Sometimes we make choices related to our diet without understanding why. We might start consuming kale, drinking green smoothies or even changing our diets to vegan just because it is the trend. But what is actually the best for us? One of the food choices that are becoming more popular is fat-free dairy. While this is not a trend but a healthy option, one should know when to substitute the full-fat dairy with it and when not to. This article gives you the needed answer.
First, let’s start by exploring the benefits of dairy. Dairy products are rich in Vitamins A, B6, B12, D and K and in magnesium, calcium, phosphorus, iodine, and zinc. These nutrients have the ability to lower your blood pressure boosting the health of your heart.
Some recent studies have demonstrated that saturated fat found in foods such as coconut oil, beef, and whole milk is harmful, while other studies showed that dairy has many benefits to the health especially to the heart. This has been further proved by a study on more than 130 000 persons for 9 years; the study showed that people who consumed dairy one to two times per day showed a 22% reduction of heart disease, 34% of strokes and 23% of death due to heart diseases.
Is low-fat better?
One of the disadvantages of dairy products is the saturated fat that they contain which contributes to boosting the LDL cholesterol leading to poorer heart health.

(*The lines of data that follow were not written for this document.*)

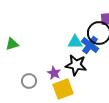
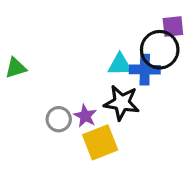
blue cross: (90, 45) -> (145, 70), turned -36
gray circle: (29, 81) -> (59, 119), moved

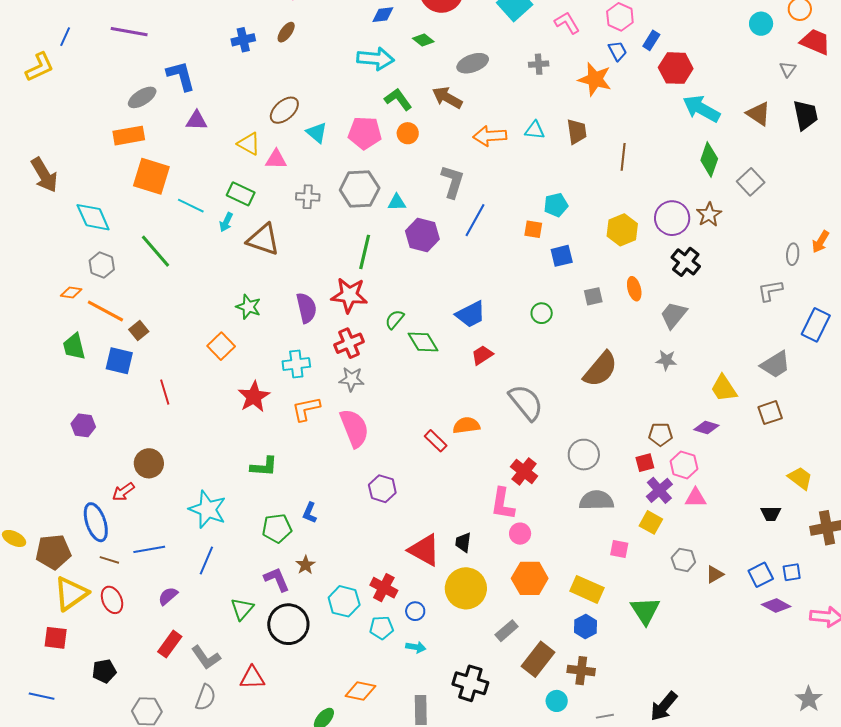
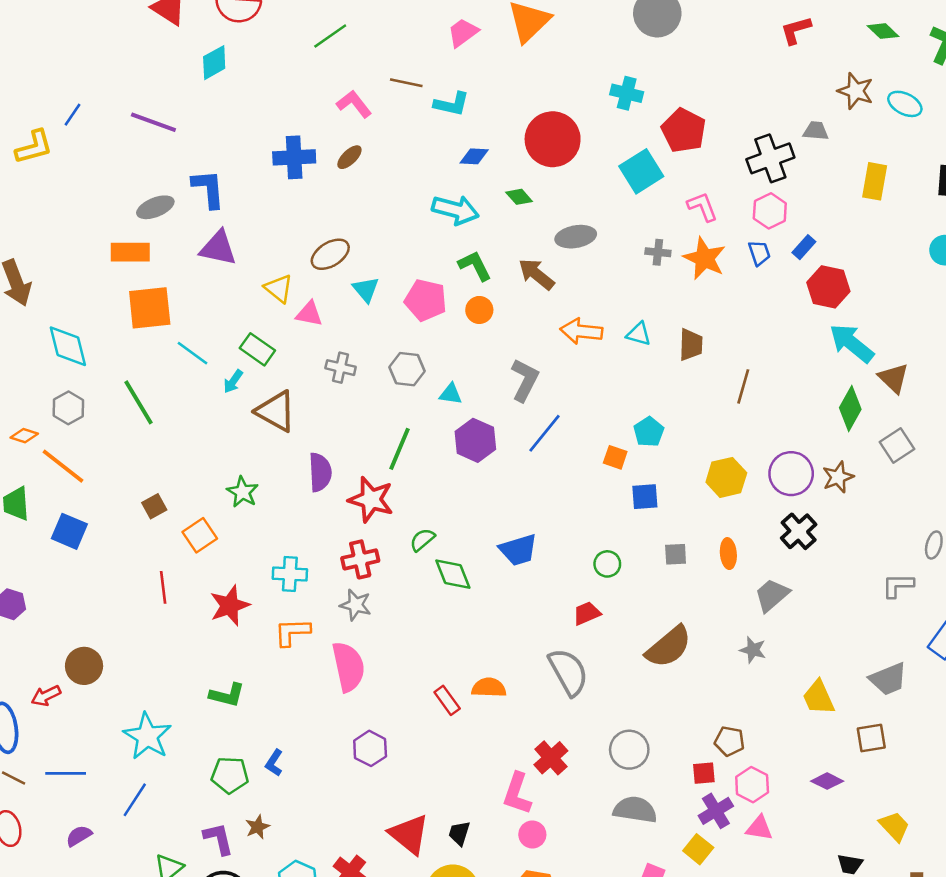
blue cross: (243, 40) -> (294, 157), size x1.4
orange star: (595, 79) -> (704, 258), moved
brown triangle: (758, 114) -> (894, 378), moved
purple triangle: (196, 121) -> (218, 248), size x1.4
orange square: (151, 176) -> (150, 308), turned -33
gray hexagon: (360, 189) -> (407, 369), size x0.7
cyan pentagon: (556, 205) -> (649, 432), turned -30
purple semicircle: (306, 308) -> (320, 472), moved
brown square: (139, 330) -> (154, 506), moved
red trapezoid: (482, 355) -> (587, 613), moved
red line: (165, 392) -> (163, 587), moved
purple diamond: (706, 428) -> (827, 781), moved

Low-fat and skimmed dairy contain less saturated fats, which have less negative consequences on the heart.
Are full-fat products unhealthy?
Full-fat products have been recommended to be avoided for years, due to their richness in saturated fat, which, as we mentioned above is unhealthy for the heart. In fact, one cup of around 235 ml of whole milk has up to 4.5 grams of saturated fat making up less than the quarter of the daily recommended amount to be consumed. Due to this reason, the guidelines endorse consuming only skim or low-fat milk and other dairy products. While nowadays many experiments are being done to prove one more time the validity of these results, they are still into question. Therefore, after the first results, there is no clear evidence of whether full-fat products affect the heart or not.
The bottom line
While studies have not always been right about saturated fat in many other products, we cannot rely on the fact that if a product is high in saturated fat then it definitely is harmful to the heart. To know the harm of saturated fat, one must question the source or the product where this component is abundant. Also, before taking a general decision regarding a certain product, one should look at their body’s health and think of its needs and condition and find what is appropriate and healthy for it. If you have been diagnosed with heart disease or if you are at risk for it, then it would be better to adopt skim and low-fat dairy. If not, you can, as a healthy adult, continue to consume full-fat dairy as part of a well-balanced diet.